Una sombra cayó sobre el rostro de Urmila.

—¿Volver a casa? —dijo para sí, en un murmullo, posando la mirada en los pulcros y relucientes edificios del Instituto Británico. Si volvía a casa tendría que comprar pescado por el camino. Su madre no le creería si le dijese que Romen Haldar no iría a su casa por la noche a ofrecer a su hermano un contrato para primera división. Ya la estaba oyendo: «Bueno, lo que pasa es que no te importamos nada: tu familia no significa nada para ti; sólo te preocupas de ti y de tu carrera. Por eso no hay nadie que quiera casarse contigo; por eso decía el otro día la señora Gangopadhya que…»

Urmila se volvió a Murugan y, sacudiendo enérgicamente la cabeza, le contestó:

—No. No quiero volver a casa.

—Es tu vida, Calcuta. Tú sabrás —comentó filosóficamente Murugan.

En el cruce de Loudon creció el tráfico y el taxi se detuvo traqueteando. Urmila apartó la vista de la tienda de Pierre Cardin de la esquina.
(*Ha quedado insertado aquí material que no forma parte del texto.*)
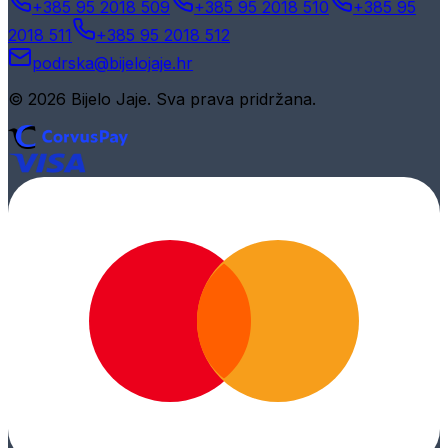
+385 95 2018 509
+385 95 2018 510
+385 95
2018 511
+385 95 2018 512
podrska@bijelojaje.hr
© 2026 Bijelo Jaje. Sva prava pridržana.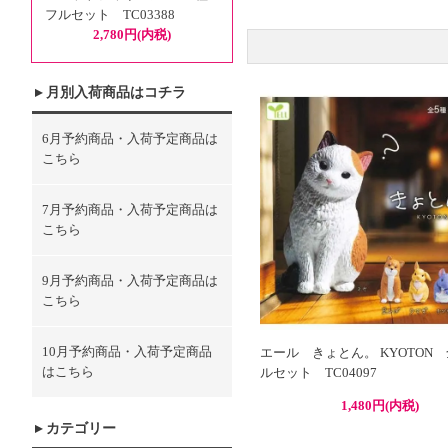
フルセット TC03388
2,780円(内税)
月別入荷商品はコチラ
6月予約商品・入荷予定商品は
こちら
7月予約商品・入荷予定商品は
こちら
9月予約商品・入荷予定商品は
こちら
10月予約商品・入荷予定商品
エール きょとん。 KYOTON 
はこちら
ルセット TC04097
1,480円(内税)
カテゴリー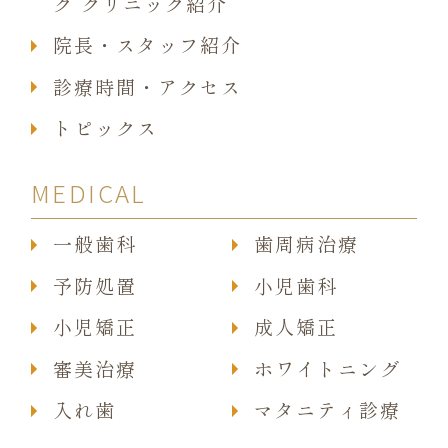
ク クリニック紹介
院長・スタッフ紹介
診療時間・アクセス
トピックス
MEDICAL
一般歯科
歯周病治療
予防処置
小児歯科
小児矯正
成人矯正
審美治療
ホワイトニング
入れ歯
マタニティ診療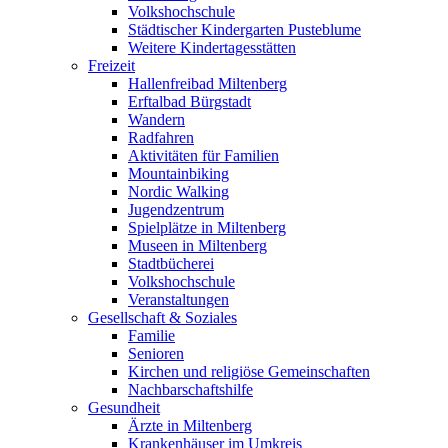
Volkshochschule
Städtischer Kindergarten Pusteblume
Weitere Kindertagesstätten
Freizeit
Hallenfreibad Miltenberg
Erftalbad Bürgstadt
Wandern
Radfahren
Aktivitäten für Familien
Mountainbiking
Nordic Walking
Jugendzentrum
Spielplätze in Miltenberg
Museen in Miltenberg
Stadtbücherei
Volkshochschule
Veranstaltungen
Gesellschaft & Soziales
Familie
Senioren
Kirchen und religiöse Gemeinschaften
Nachbarschaftshilfe
Gesundheit
Ärzte in Miltenberg
Krankenhäuser im Umkreis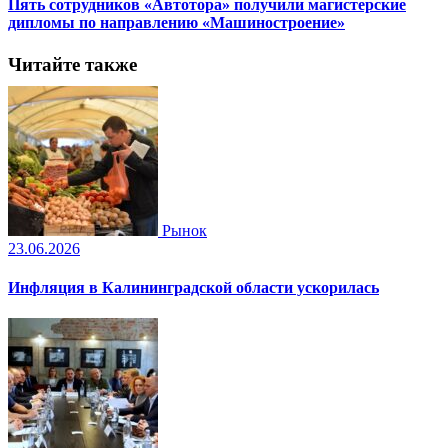
Пять сотрудников «Автотора» получили магистерские
дипломы по направлению «Машиностроение»
Читайте также
Рынок
23.06.2026
Инфляция в Калининградской области ускорилась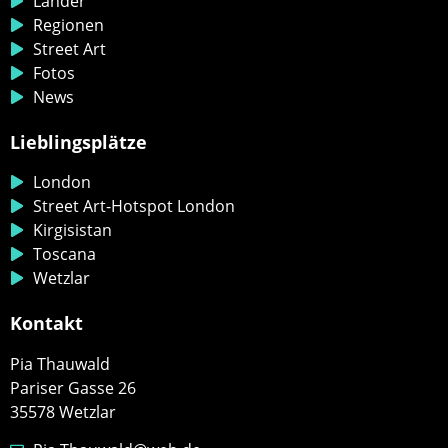
Länder
Regionen
Street Art
Fotos
News
Lieblingsplätze
London
Street Art-Hotspot London
Kirgisistan
Toscana
Wetzlar
Kontakt
Pia Thauwald
Pariser Gasse 26
35578 Wetzlar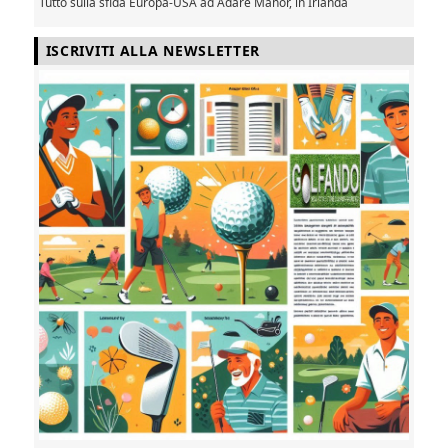
Tutto sulla sfida Europa-USA ad Adare Manor, in Irlanda
ISCRIVITI ALLA NEWSLETTER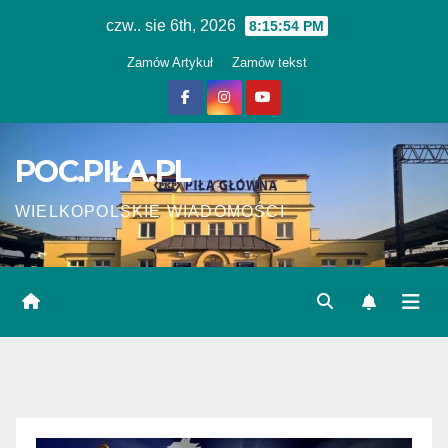
Skip
czw.. sie 6th, 2026
8:15:55 PM
to
Zamów Artykuł
Zamów tekst
content
POC.PIŁA.PL
WIELKOPOLSKIE WIADOMOŚCI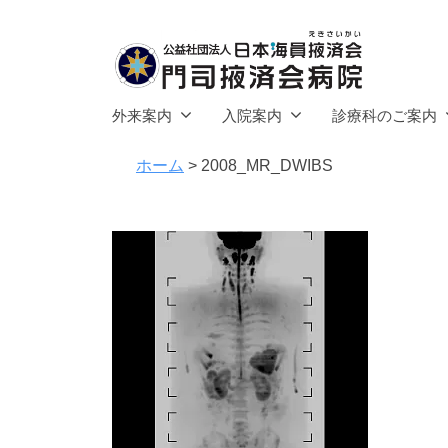
社
コ
団
ン
法
テ
人
公
ン
門
日
外来案内
入院案内
診療科のご案内
ツ
司
益
本
へ
掖
ホーム
>
2008_MR_DWIBS
海
社
済
ス
員
団
会
キ
掖
法
病
済
ッ
人
院
会
プ
日
本
門
司
海
掖
員
済
掖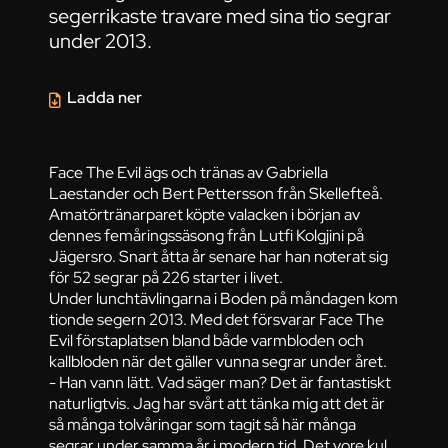
segerrikaste travare med sina tio segrar
under 2013.
Ladda ner
Face The Evil ägs och tränas av Gabriella
Laestander och Bert Pettersson från Skellefteå.
Amatörtränarparet köpte valacken i början av
dennes femåringssäsong från Lutfi Kolgjini på
Jägersro. Snart åtta år senare har han noterat sig
för 52 segrar på 226 starter i livet.
Under lunchtävlingarna i Boden på måndagen kom
tionde segern 2013. Med det försvarar Face The
Evil förstaplatsen bland både varmbloden och
kallbloden när det gäller vunna segrar under året.
- Han vann lätt. Vad säger man? Det är fantastiskt
naturligtvis. Jag har svårt att tänka mig att det är
så många tolvåringar som tagit så här många
segrar under samma år i modern tid. Det vore kul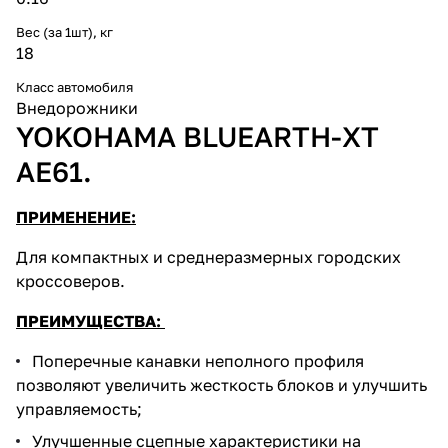
Вес (за 1шт), кг
18
Класс автомобиля
Внедорожники
YOKOHAMA BLUEARTH-XT
AE61.
ПРИМЕНЕНИЕ:
Для компактных и среднеразмерных городских
кроссоверов.
ПРЕИМУЩЕСТВА:
Поперечные канавки неполного профиля
позволяют увеличить жесткость блоков и улучшить
управляемость;
Улучшенные сцепные характеристики на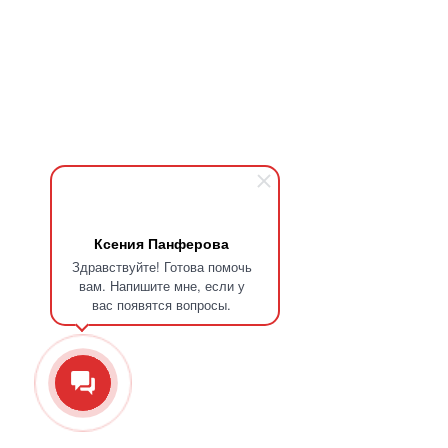
Ксения Панферова
Здравствуйте! Готова помочь
вам. Напишите мне, если у
вас появятся вопросы.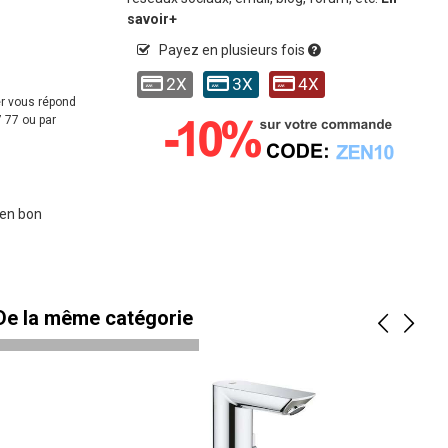
savoir+
Payez en plusieurs fois
2X
3X
4X
er vous répond
 77 ou par
 en bon
 De la même catégorie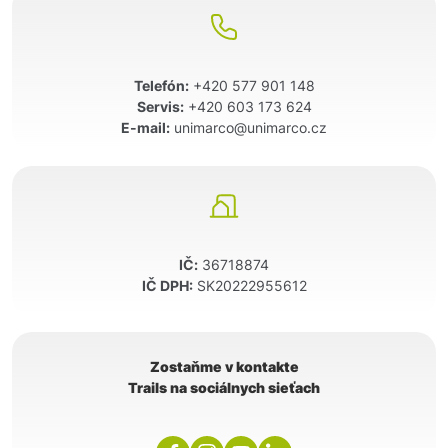
Telefón:
+420 577 901 148
Servis:
+420 603 173 624
E-mail:
unimarco@unimarco.cz
IČ:
36718874
IČ DPH:
SK20222955612
Zostaňme v kontakte
Trails na sociálnych sieťach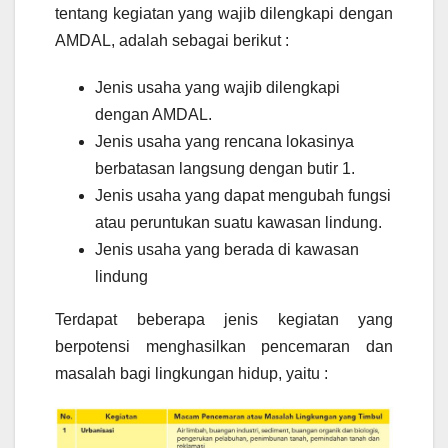
tentang kegiatan yang wajib dilengkapi dengan
AMDAL, adalah sebagai berikut :
Jenis usaha yang wajib dilengkapi
dengan AMDAL.
Jenis usaha yang rencana lokasinya
berbatasan langsung dengan butir 1.
Jenis usaha yang dapat mengubah fungsi
atau peruntukan suatu kawasan lindung.
Jenis usaha yang berada di kawasan
lindung
Terdapat beberapa jenis kegiatan yang
berpotensi menghasilkan pencemaran dan
masalah bagi lingkungan hidup, yaitu :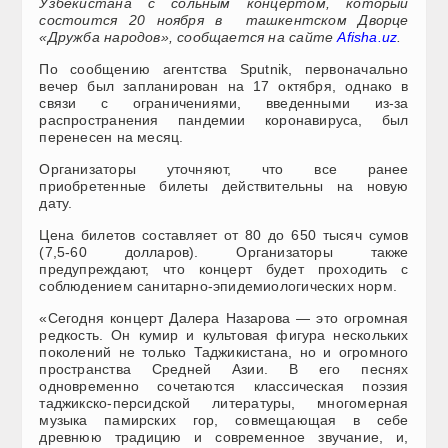
Узбекистана с сольным концертом, который
состоится 20 ноября в ташкентском Дворце
«Дружба народов», сообщается на сайте
Afisha.uz
.
По сообщению агентства Sputnik, первоначально
вечер был запланирован на 17 октября, однако в
связи с ограничениями, введенными из-за
распространения пандемии коронавируса, был
перенесен на месяц.
Организаторы уточняют, что все ранее
приобретенные билеты действительны на новую
дату.
Цена билетов составляет от 80 до 650 тысяч сумов
(7,5-60 долларов). Организаторы также
предупреждают, что концерт будет проходить с
соблюдением санитарно-эпидемиологических норм.
«Сегодня концерт Далера Назарова — это огромная
редкость. Он кумир и культовая фигура нескольких
поколений не только Таджикистана, но и огромного
пространства Средней Азии. В его песнях
одновременно сочетаются классическая поэзия
таджикско-персидской литературы, многомерная
музыка памирских гор, совмещающая в себе
древнюю традицию и современное звучание, и,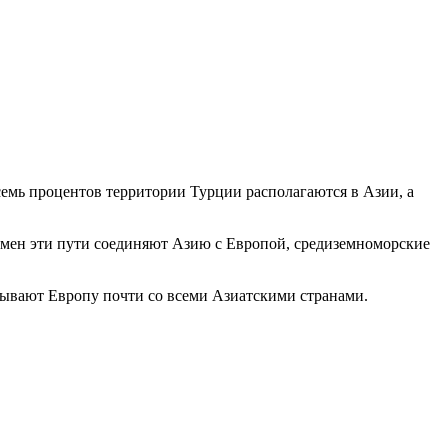
семь процентов территории Турции располагаются в Азии, а
ремен эти пути соединяют Азию с Европой, средиземноморские
ывают Европу почти со всеми Азиатскими странами.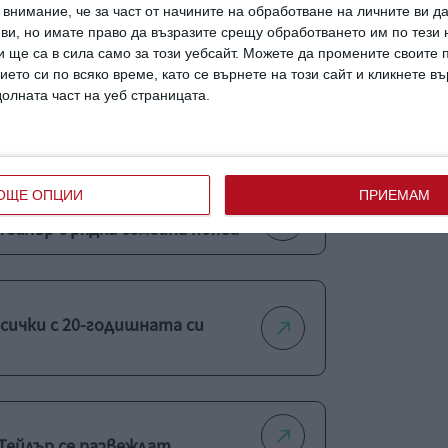
внимание, че за част от начините на обработване на личните ви д
градите на Фондация Гордън Паркс.
 ви, но имате право да възразите срещу обработването им по тези 
 ще са в сила само за този уебсайт. Можете да промените своите
ието си по всяко време, като се върнете на този сайт и кликнете в
долната част на уеб страницата.
онат
съпруга
актьор
ОЩЕ ОПЦИИ
ПРИЕМАМ
ейлър с рядка семейна поява
сички с 20-годишната си
Тейлър се развеждат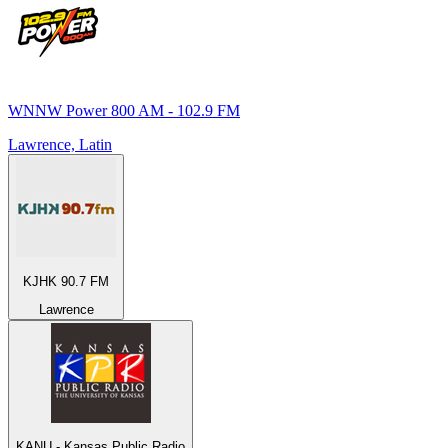
WNNW Power 800 AM - 102.9 FM
Lawrence, Latin
KJHK 90.7 FM
Lawrence
KANU - Kansas Public Radio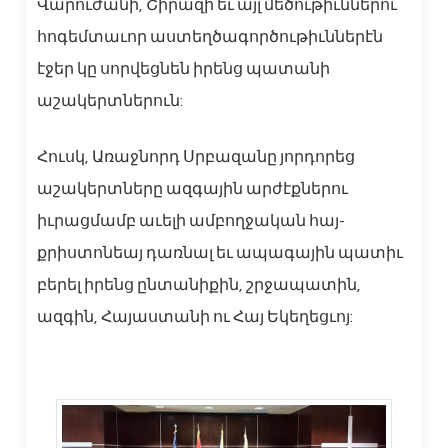
Վարուժանի, Շիրազի եւ այլ մեծութիւններու
հոգեմտաւոր աստեղծագործութիւններէն
էջեր կը սորվեցնեն իրենց պատանի
աշակերտներուն:
Հուսկ, Առաջնորդ Սրբազանը յորդորեց
աշակերտները ազգային արժէքներու
իւրացմամբ աւելի ամբողջական հայ-
քրիստոնեայ դառնալ եւ ապագային պատիւ
բերել իրենց ընտանիքին, շրջապատին,
ազգին, Հայաստանի ու Հայ Եկեղեցւոյ: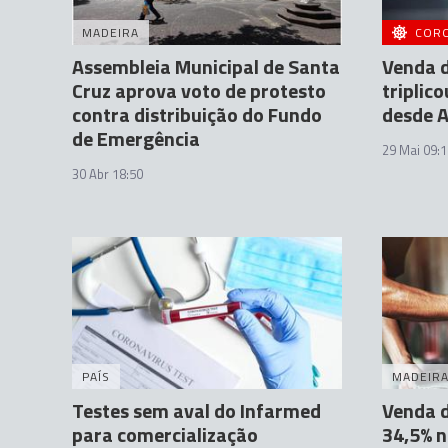
MADEIRA
COR
Assembleia Municipal de Santa
Venda d
Cruz aprova voto de protesto
triplic
contra distribuição do Fundo
desde A
de Emergência
29 Mai 09:1
30 Abr 18:50
PAÍS
MADEIR
Testes sem aval do Infarmed
Venda d
para comercialização
34,5% n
Al volverse a Murugan, sus ojos chispeaban de curiosidad.

—Y tú, ¿qué? —le dijo—. ¿Por qué vas a seguir? ¿Por qué llevas tanto tiempo con esto?

—¿No lo adivinas?

Urmila sacudió la cabeza.

—No.

Murugan la miró con una desconsolada sonrisa.

—No soy yo —dijo—. Sino lo que tengo dentro.

—¿Malaria, quieres decir?

—Eso también.

—¿Qué más?

Hubo una breve pausa y luego, en voz baja, Murugan dijo:

—Sífilis.

Urmila dio un respingo, encogiéndose involuntariamente. Murugan se volvió hacia ella, con los ojos entornados.

—No tienes por qué preocuparte. No es contagioso: hace mucho que estoy oficialmente curado.

—Lo siento…

Urmila no fue capaz de decir nada más.

Murugan mantuvo los ojos en las tiendas, puestos de comida y agencias de viajes que flanqueaban la calle. Sin volver la cabeza, dijo:

—Creo que todo empezó por ahí. —Hizo un gesto vago hacia la línea donde los edificios se juntaban con el horizonte—. En la calle Free School. Tenía quince años: acababa de ver una película en el Globe, después del colegio. Camino de casa, pasaba por delante del Mercado Nuevo cuando un individuo se me acercó y me musitó algo al oído. Supuse que era un chapero: estaba leyendo muchas novelas policíacas americanas. Yo llevaba los pantalones manchados de tinta del colegio y una camisa sudada de todo el día, con mis libros de texto y mis cuadernos de notas colgados al hombro. Él iba con un
lungi
verde a cuadros y tenía un bigotito fino y los ojos inyectados en sangre. Antes de murmurarme al oído, me guiñó un ojo y me sonrió enseñando los dientes. El aliento le oía a betel y alcohol rancio. Fue irresistible. Yo sólo tenía cinco rupias, pero bastaron. Me llevó por uno de esos pequeños callejones que rodean la calle Free School, justo a la vuelta de la esquina del colegio armenio, donde nació William Thackeray. Subimos por una oscura y maloliente escalera que parecía conducir al ano del mundo. Pero cuando llegamos arriba hubo un gran estallido de luz y ruido y voces y música: fue como entrar en una verbena, una estancia enorme, flanqueada de pequeños cubículos con cortinas, y vendedores de té y betel, y todas aquellas mujeres sentadas en sillas alineadas contra la pared, con guirnaldas de flores en las muñecas. No me eché atrás; estaba enganchado. Me fascinaban; me encantaba todo lo de ellas, incluso la forma en que se reían a mi espalda cuando bajé corriendo la escalera, después, con los pantalones a medio abrochar.